Here is a statement from NatGasWeather:

Chilly conditions continue across the Midwest and Northeast with lows of 10s to 30s for moderately strong national demand. Demand would be stronger if not for the southern U.S. quite nice with highs of 60s to 80s. Weather systems with heavy rain, snow, and wind will crash into the West Coast with mild to cool highs of 30s to 50s. After the Northeast system exits today, much of the U.S. will become warmer than normal Thursday – Sunday with highs of 40s to 60s North, and 60s to 80s South for light national demand. Overall, moderate demand through Wednesday, then low.”
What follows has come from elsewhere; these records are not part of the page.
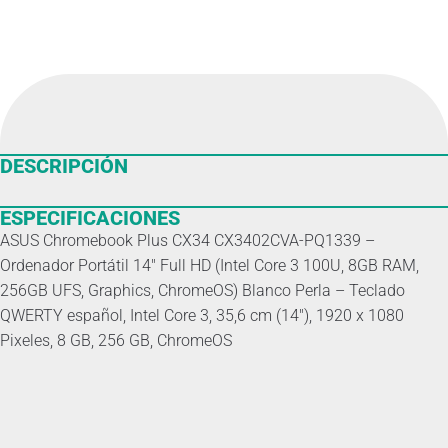
DESCRIPCIÓN
ESPECIFICACIONES
ASUS Chromebook Plus CX34 CX3402CVA-PQ1339 –
Ordenador Portátil 14″ Full HD (Intel Core 3 100U, 8GB RAM,
256GB UFS, Graphics, ChromeOS) Blanco Perla – Teclado
QWERTY español, Intel Core 3, 35,6 cm (14″), 1920 x 1080
Pixeles, 8 GB, 256 GB, ChromeOS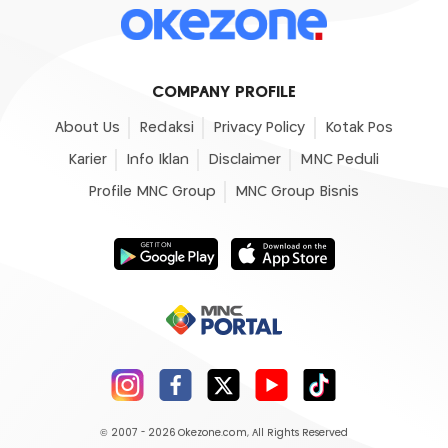
COMPANY PROFILE
About Us
Redaksi
Privacy Policy
Kotak Pos
Karier
Info Iklan
Disclaimer
MNC Peduli
Profile MNC Group
MNC Group Bisnis
© 2007 - 2026
Okezone.com
, All Rights Reserved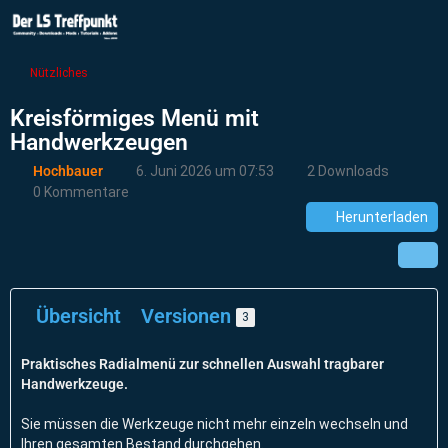
Nützliches
Kreisförmiges Menü mit
Handwerkzeugen
Hochbauer
6. Juni 2026 um 07:53
2 Downloads
0 Kommentare
Herunterladen
Übersicht
Versionen
3
Praktisches Radialmenü zur schnellen Auswahl tragbarer
Handwerkzeuge.
Sie müssen die Werkzeuge nicht mehr einzeln wechseln und
Ihren gesamten Bestand durchgehen.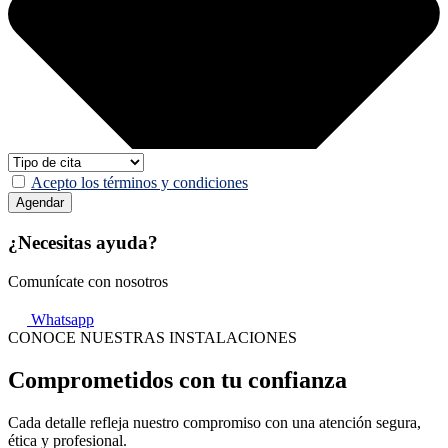
Acepto los términos y condiciones
Agendar
¿Necesitas ayuda?
Comunícate con nosotros
Whatsapp
CONOCE NUESTRAS INSTALACIONES
Comprometidos con tu confianza
Cada detalle refleja nuestro compromiso con una atención segura,
ética y profesional.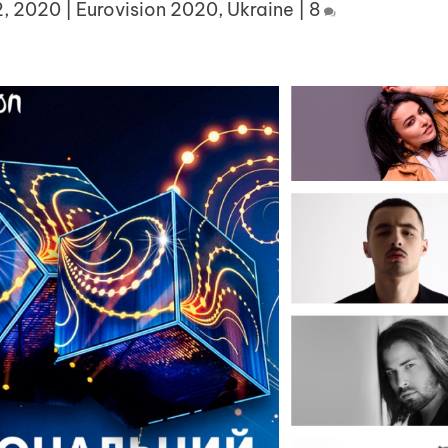
2, 2020
|
Eurovision 2020
,
Ukraine
|
8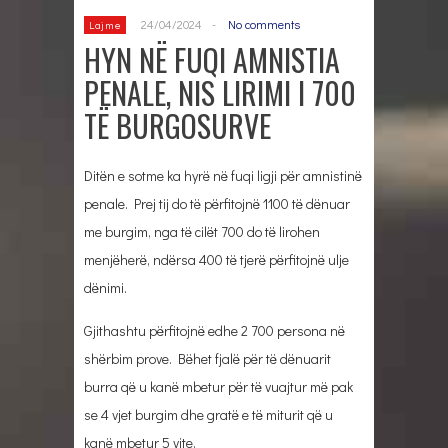
24/04/2024
-
No comments
Lajme
HYN NË FUQI AMNISTIA
PENALE, NIS LIRIMI I 700
TË BURGOSURVE
Ditën e sotme ka hyrë në fuqi ligji për amnistinë
penale. Prej tij do të përfitojnë 1100 të dënuar
me burgim, nga të cilët 700 do të lirohen
menjëherë, ndërsa 400 të tjerë përfitojnë ulje
dënimi.
Gjithashtu përfitojnë edhe 2 700 persona në
shërbim prove. Bëhet fjalë për të dënuarit
burra që u kanë mbetur për të vuajtur më pak
se 4 vjet burgim dhe gratë e të miturit që u
kanë mbetur 5 vite.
This is bad news for the natural gas market since it would limit demand for power-generation fuel. Natural gas had been surging over the last couple of months on the anticipation of La Nina, a climate pattern of cold temperatures. The leading organizations had predicted that it would send the US and Canada into a deep freeze before officially welcoming the winter season. This has yet to materialize, indicating that natural gas could maintain its correction heading into the new year.

In other energy commodities, December West Texas Intermediate (WTI) crude oil futures shed $0.32, or 0.76%, to $41.69 per barrel. January Brent crude futures slumped $0.36, or 0.81%, to $43.98 a barrel. December gasoline futures slipped $0.0102, or 0.88%, to $1.1527 per gallon. December heating oil futures were flat at $1.2681 a gallon.